Plans to cut 350 jobs over the next four years, including a near halving of community support officer numbers, have been confirmed by Norfolk Police this morning, Tuesday, June 24.
The proposal, which will go before a meeting of the county’s police and crime panel next week, is designed to plug a £20.3 million funding gap in the force’s budget between now and 2018.
Although there are no specific details of how the plans will affect West Norfolk, police chiefs say that around two-thirds of the job cuts will be made among civilian staff, including the loss of 120 police community support officer (PCSO) posts.
A total of 120 police officer jobs will also be lost, though the force says only 12 will be neighbourhood officer roles.
And there will also be a review of police buildings in the county, with a view to running reduced services in the future.

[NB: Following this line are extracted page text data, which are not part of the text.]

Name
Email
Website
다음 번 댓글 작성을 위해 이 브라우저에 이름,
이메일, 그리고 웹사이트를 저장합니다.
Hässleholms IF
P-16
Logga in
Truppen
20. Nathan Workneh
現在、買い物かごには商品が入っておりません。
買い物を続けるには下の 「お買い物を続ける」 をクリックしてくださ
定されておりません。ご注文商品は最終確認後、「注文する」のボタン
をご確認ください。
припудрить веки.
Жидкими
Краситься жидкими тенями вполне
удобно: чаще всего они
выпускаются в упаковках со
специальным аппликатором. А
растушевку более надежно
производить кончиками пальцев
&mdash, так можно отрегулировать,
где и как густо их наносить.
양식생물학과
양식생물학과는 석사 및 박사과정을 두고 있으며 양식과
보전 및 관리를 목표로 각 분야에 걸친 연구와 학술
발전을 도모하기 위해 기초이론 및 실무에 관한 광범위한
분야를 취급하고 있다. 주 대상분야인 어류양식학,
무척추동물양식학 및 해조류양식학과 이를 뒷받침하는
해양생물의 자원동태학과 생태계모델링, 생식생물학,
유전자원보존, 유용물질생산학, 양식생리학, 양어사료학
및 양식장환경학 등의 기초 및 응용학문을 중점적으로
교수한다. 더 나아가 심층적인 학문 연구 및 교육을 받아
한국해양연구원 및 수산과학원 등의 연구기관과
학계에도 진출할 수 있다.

Chief constable Simon Bailey said: “My priority will always be to preserve our capability to provide an effective 24/7 emergency response, prevent and detect crime and protect the public from harm. Our plans will safeguard both these core functions and our commitment to neighbourhood policing.
“However, the scale of the deficit is such that this cannot be achieved without further reducing our workforce - including some frontline posts.

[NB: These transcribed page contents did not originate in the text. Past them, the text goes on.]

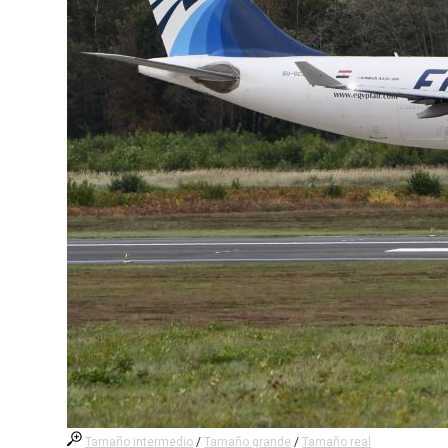
Tamaño intermedio
/
Tamaño grande
/
Tamaño real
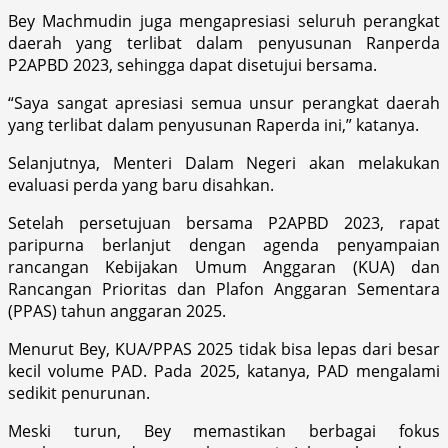
Bey Machmudin juga mengapresiasi seluruh perangkat
daerah yang terlibat dalam penyusunan Ranperda
P2APBD 2023, sehingga dapat disetujui bersama.
“Saya sangat apresiasi semua unsur perangkat daerah
yang terlibat dalam penyusunan Raperda ini,” katanya.
Selanjutnya, Menteri Dalam Negeri akan melakukan
evaluasi perda yang baru disahkan.
Setelah persetujuan bersama P2APBD 2023, rapat
paripurna berlanjut dengan agenda penyampaian
rancangan Kebijakan Umum Anggaran (KUA) dan
Rancangan Prioritas dan Plafon Anggaran Sementara
(PPAS) tahun anggaran 2025.
Menurut Bey, KUA/PPAS 2025 tidak bisa lepas dari besar
kecil volume PAD. Pada 2025, katanya, PAD mengalami
sedikit penurunan.
Meski turun, Bey memastikan berbagai fokus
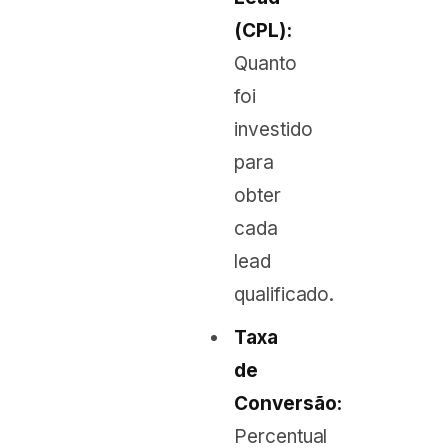
(CPL):
Quanto
foi
investido
para
obter
cada
lead
qualificado.
Taxa
de
Conversão:
Percentual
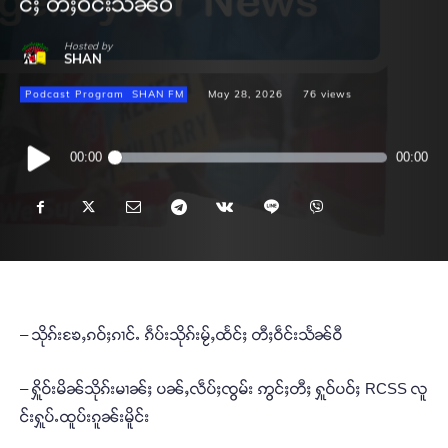
င်ႈ တီႈဝဵင်းသႅၼ်ဝီ
Hosted by
SHAN
Podcast Program
SHAN FM
May 28, 2026
76
views
Audio
00:00
00:00
Player
– သိုၵ်းၶႄႇၵဝ်ႈၵၢင်ႉ ၵဵပ်းသိုၵ်းမႂ်ႇထႅင်ႈ တီႈဝဵင်းသႅၼ်ဝီ
– ႁိူဝ်းမိၼ်သိုၵ်းမၢၼ်ႈ ပၼ်ႇလဵပ်ႈၸွမ်း ဢွင်ႈတီႈ ႁူဝ်ပဝ်ႈ RCSS လူ
င်းႁူပ်ႉထူပ်းၵူၼ်းမိူင်း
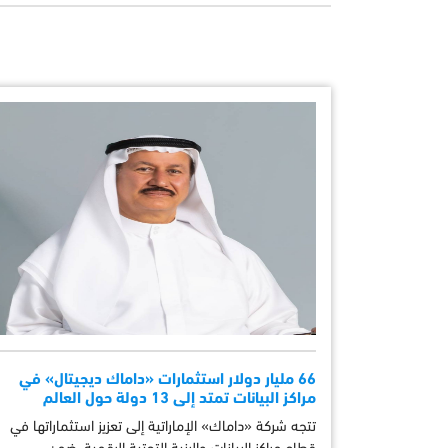
66 مليار دولار استثمارات «داماك ديجيتال» في
مراكز البيانات تمتد إلى 13 دولة حول العالم
تتجه شركة «داماك» الإماراتية إلى تعزيز استثماراتها في
قطاع مراكز البيانات والبنية التحتية الرقمية، ضمن …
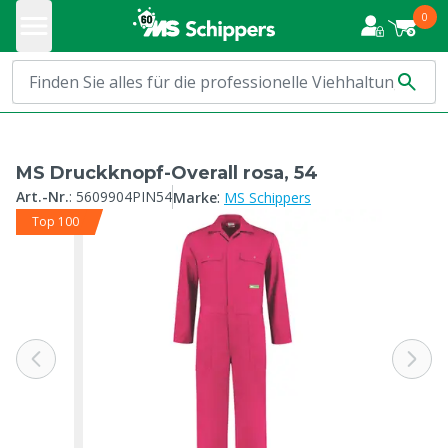
0
MS Druckknopf-Overall rosa, 54
:
Art.-Nr.
:
5609904PIN54
Marke
MS Schippers
Top 100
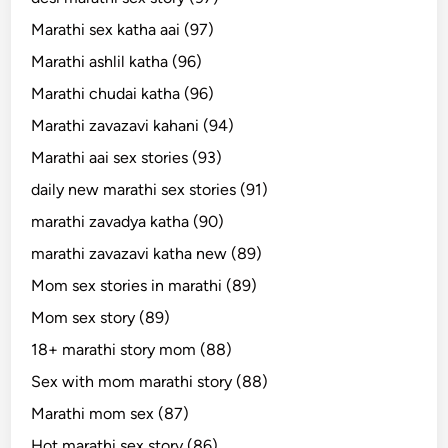
Marathi sex katha aai (97)
Marathi ashlil katha (96)
Marathi chudai katha (96)
Marathi zavazavi kahani (94)
Marathi aai sex stories (93)
daily new marathi sex stories (91)
marathi zavadya katha (90)
marathi zavazavi katha new (89)
Mom sex stories in marathi (89)
Mom sex story (89)
18+ marathi story mom (88)
Sex with mom marathi story (88)
Marathi mom sex (87)
Hot marathi sex story (86)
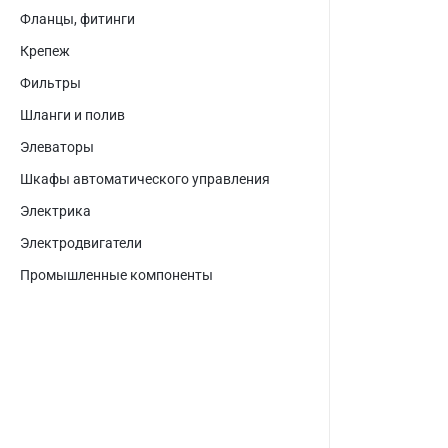
Фланцы, фитинги
Крепеж
Фильтры
Шланги и полив
Элеваторы
Шкафы автоматического управления
Электрика
Электродвигатели
Промышленные компоненты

“This is the harsh reality but I will be doing everything I can to minimise the impact on both the service we deliver and on my staff.
“I recognise that some of these recommendations will not be popular. Nevertheless, I have to be satisfied that I can meet the public’s basic expectation that when someone in genuine need calls the police in Norfolk that there are sufficient resources available to respond.

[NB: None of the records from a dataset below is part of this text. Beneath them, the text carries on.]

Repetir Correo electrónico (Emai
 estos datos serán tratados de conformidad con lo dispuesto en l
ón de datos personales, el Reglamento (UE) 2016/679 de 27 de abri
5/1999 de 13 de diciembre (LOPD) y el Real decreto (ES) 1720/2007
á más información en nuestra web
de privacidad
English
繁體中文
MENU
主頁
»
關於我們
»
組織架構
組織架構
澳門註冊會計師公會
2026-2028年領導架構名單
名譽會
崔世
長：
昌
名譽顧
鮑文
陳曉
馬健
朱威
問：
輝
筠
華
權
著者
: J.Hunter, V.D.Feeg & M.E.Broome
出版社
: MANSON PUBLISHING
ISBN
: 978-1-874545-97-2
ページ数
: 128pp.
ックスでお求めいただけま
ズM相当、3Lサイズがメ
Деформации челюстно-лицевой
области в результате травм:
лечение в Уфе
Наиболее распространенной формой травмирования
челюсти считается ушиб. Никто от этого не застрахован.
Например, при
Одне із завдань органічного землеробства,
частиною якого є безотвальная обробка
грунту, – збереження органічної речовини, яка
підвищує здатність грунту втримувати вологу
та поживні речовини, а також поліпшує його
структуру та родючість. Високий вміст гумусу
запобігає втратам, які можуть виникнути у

“This inevitably means that we will have to scale back some of our non-essential services and continue to challenge inappropriate demands on our time.
“We maintain committed to our close collaboration with Suffolk and to working with partners locally and, most importantly, our local communities to achieve this.”
The force says that the current plans, which are set to be phased in over the next four years, would achieve around three-quarters of the savings that need to be made.